Of course, no Hemingway cocktail book would be complete without the island drinks of his Key West days and his pre-revolution residence in Cuba. Most Hemingway fans are aware of how he drained away his later years on a bar stool in Havana, and many know of his affection for the daiquiri, drinks he popularized. The books and stories of that era might be inferior to the ones written years earlier in Europe, but Hemingway's Cuban period remains the one embraced by drinkers.

Greene, however, has a particular bone to pick with one Cuban drink linked to Hemingway: the mojito. After all, a famous handwritten note hangs in a touristy Havana bar and reads, “My mojito in La Bodeguita, My daiquiri in El Floridita.”

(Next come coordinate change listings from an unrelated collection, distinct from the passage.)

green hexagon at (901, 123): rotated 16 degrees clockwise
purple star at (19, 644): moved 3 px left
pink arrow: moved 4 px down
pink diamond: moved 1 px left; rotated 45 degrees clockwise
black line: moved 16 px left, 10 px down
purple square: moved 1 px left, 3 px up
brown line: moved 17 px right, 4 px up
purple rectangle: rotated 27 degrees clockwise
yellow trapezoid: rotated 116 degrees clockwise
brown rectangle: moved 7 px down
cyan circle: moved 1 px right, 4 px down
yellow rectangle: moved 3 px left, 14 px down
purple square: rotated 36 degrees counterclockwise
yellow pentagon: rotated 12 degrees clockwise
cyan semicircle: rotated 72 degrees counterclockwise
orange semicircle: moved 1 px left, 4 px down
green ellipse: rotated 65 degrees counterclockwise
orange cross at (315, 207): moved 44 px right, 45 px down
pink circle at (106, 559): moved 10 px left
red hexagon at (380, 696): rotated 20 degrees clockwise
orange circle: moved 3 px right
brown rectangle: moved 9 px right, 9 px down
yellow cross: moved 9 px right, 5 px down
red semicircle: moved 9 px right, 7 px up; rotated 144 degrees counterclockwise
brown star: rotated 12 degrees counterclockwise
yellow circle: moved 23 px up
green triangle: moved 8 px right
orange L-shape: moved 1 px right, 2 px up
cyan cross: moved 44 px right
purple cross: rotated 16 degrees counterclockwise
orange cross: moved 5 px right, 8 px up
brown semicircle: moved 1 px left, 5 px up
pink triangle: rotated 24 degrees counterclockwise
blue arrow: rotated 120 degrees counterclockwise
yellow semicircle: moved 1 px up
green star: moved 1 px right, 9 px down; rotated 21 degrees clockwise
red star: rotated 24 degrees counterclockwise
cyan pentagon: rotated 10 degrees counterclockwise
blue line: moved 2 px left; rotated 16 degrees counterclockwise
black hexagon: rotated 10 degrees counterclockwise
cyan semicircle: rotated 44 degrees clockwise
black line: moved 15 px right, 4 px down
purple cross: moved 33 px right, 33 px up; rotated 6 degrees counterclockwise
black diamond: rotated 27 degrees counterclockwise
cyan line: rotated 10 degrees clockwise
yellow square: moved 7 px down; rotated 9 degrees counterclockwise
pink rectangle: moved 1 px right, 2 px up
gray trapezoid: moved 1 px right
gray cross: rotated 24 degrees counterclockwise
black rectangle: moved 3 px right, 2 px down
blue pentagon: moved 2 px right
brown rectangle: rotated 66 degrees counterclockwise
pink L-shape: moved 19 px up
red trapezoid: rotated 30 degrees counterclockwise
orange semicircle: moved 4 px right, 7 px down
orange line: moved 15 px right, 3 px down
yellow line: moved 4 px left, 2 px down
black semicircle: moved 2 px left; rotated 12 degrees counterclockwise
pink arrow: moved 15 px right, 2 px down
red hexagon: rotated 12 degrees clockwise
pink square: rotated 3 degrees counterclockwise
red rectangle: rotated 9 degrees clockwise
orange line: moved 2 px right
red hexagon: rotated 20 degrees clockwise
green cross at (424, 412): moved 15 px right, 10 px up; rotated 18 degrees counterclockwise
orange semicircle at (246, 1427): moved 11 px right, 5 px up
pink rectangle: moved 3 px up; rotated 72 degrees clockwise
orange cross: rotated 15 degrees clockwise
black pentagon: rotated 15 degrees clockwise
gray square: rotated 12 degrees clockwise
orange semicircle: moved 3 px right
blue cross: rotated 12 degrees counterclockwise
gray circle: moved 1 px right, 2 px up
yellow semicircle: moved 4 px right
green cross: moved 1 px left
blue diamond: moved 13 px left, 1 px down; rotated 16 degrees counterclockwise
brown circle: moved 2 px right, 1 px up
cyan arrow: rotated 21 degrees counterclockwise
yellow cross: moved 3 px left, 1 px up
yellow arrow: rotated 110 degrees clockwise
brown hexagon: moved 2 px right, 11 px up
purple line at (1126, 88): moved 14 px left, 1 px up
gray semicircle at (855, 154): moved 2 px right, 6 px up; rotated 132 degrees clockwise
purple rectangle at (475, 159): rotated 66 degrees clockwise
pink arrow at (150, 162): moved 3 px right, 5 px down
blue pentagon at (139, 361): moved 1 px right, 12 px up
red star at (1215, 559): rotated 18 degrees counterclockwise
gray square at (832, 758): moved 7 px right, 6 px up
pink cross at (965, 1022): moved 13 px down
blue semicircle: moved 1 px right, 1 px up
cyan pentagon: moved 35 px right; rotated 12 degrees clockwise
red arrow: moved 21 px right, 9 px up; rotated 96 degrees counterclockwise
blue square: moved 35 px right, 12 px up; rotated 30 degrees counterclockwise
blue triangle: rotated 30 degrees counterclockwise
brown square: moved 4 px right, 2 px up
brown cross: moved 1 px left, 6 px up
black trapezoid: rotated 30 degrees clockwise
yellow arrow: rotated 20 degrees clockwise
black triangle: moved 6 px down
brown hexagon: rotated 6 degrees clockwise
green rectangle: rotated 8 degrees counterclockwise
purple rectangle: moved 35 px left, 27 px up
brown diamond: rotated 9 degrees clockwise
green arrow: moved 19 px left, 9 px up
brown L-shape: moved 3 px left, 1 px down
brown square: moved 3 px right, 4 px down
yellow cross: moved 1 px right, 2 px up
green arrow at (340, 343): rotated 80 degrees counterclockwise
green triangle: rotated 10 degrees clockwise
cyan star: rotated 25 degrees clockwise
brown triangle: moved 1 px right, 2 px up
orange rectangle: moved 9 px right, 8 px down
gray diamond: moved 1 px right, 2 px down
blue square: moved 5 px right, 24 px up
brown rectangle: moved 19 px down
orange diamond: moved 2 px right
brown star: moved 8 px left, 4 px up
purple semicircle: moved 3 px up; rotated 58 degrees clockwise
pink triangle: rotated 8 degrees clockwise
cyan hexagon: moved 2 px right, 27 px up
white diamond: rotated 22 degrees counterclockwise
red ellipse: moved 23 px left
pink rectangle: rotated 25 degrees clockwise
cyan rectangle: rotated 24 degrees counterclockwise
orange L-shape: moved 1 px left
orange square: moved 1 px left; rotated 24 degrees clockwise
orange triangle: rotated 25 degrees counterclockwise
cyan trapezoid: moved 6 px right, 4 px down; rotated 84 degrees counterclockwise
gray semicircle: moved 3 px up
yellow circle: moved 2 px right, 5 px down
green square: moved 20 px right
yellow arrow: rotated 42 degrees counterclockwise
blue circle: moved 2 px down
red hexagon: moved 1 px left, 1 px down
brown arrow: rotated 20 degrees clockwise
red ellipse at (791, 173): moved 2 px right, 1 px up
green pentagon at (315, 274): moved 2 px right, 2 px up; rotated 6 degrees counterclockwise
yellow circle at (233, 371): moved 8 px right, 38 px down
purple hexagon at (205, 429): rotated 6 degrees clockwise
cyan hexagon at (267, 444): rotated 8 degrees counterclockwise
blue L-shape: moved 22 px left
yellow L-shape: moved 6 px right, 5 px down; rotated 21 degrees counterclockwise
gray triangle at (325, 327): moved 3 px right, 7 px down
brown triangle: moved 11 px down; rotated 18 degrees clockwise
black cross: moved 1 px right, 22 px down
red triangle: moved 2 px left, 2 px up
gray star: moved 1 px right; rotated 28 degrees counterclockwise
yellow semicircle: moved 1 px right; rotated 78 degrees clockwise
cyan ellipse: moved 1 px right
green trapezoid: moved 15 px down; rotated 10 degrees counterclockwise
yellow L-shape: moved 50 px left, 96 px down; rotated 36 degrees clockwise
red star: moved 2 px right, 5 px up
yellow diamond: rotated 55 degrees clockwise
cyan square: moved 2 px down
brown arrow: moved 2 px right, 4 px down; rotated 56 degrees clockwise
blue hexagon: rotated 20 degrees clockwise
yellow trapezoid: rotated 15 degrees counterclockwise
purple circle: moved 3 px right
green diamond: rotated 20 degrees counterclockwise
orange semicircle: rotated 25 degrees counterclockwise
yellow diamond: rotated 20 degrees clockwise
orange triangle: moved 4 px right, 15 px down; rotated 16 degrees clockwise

Allegedly the handwriting is Hemingway's. Greene — whose day job at the Pentagon is as a trademark attorney for the U.S. Marine Corps — is not buying it.

“It annoys me that the mojito is the drink most associated with Hemingway. Yet you will not find the mojito in his prose nor in his letters,” he says.

Greene's fascinating literary-booze study goes hand in hand with his work as a founding member of the Museum of the American Cocktail in New Orleans. In fact, Greene's great-great grandmother was related to Antoine Peychaud, the 19th-century pharmacist whose Peychaud's bitters are still used in a classic Sazerac and who is credited — incorrectly, Greene insists — with coining the term “cocktail.”

“There is so much more to cocktails beyond just the drinks,” Greene says. “There are stories. There's history. There's context. I'm interested in preserving these cultural artifacts.”

Hemingway, as Greene's book shows, knew that better than anyone.